Tad’s white hot anger jeopardizes Zach and Dixie’s alibi.
That’s a pity and a surprise. After all, it was such a carefully crafted alibi. “I could not have killed Greg because I was busy letting Zach do me.” “I couldn’t have killed Greg because I was busy doing Dixie.”
Zach tells Kendall that he loves her and only her.
I am not sure that would be enough for me. I am surprised it is enough for Kendall.
Kendall tells Dixie that she will never succeed in stealing her husband. Why? Because Zach loves his wife.
I think it’s time Kendall had a little chat with Brooke, don’t you? Oh, and then maybe Kendall should give Hayley a call. (True, Hayley and Brian were not married but still…)
David dreams about getting revenge on Dixie.
David. David. David. There are better things you could dream about. For example, you could be dreaming about spending time with me.
David finds a photo in Dixie’s room that looks just like the little girl (Emma) he met in the park. Imagine that! Plans for perfect revenge start percolating in David’s brain.
Oh, what could it be? Let’s guess. David convinces Dixie that Emma is Kate. Dixie is overwhelmed with emotion as she is reunited with her daughter. David laughs with glee as he informs Dixie that she is a fool, that Emma is not Kate, she is merely Emma. To prove to Dixie that she has been duped, he arranges for a DNA test. To everyone’s, save the viewers’, surprise it turns out Emma really is Kate and not Emma at all. During all this, Tad and David have several heated confrontations which cause their testosterone levels and other things to rise. In a related story, David runs into Krystal at the DNA lab. What is Krystal doing there? Trying to find out if her baby’s father is Tad, Adam or a player to be named later. Sure, you laugh now..

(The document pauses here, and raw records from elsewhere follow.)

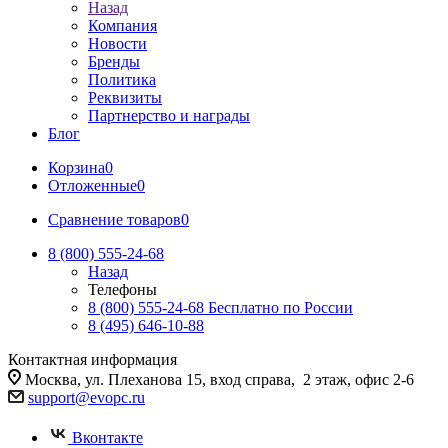
Назад
Компания
Новости
Бренды
Политика
Реквизиты
Партнерство и награды
Блог
Корзина
0
Отложенные
0
Сравнение товаров
0
8 (800) 555-24-68
Назад
Телефоны
8 (800) 555-24-68
Бесплатно по России
8 (495) 646-10-88
Контактная информация
Москва, ул. Плеханова 15, вход справа, 2 этаж, офис 2-6
support@evopc.ru
Вконтакте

JR finds David going through Dixie’s dresser drawers.
“I’m sorry, Junior, I know you think you are the only one who can paw through your mother’s lingerie.” “Actually, Hayward, I only did that when I thought Di was my mother. Damn, Di is hot.” “For once, Junior, we agree on something.”
Oh those AMC actors:
Bianca is headed back to PV and this time Eden Riegel has a signed contract in hand. Binks should be showing up in PV in early to mid October.
This could be good, if the writers find something for Binks to do besides prop the Laverys and declare “Babe is love.”
Word has it that Aidan and Aiden will be leaving AMC and soon.
Damn, the thought of no more spotted dick just makes me sad.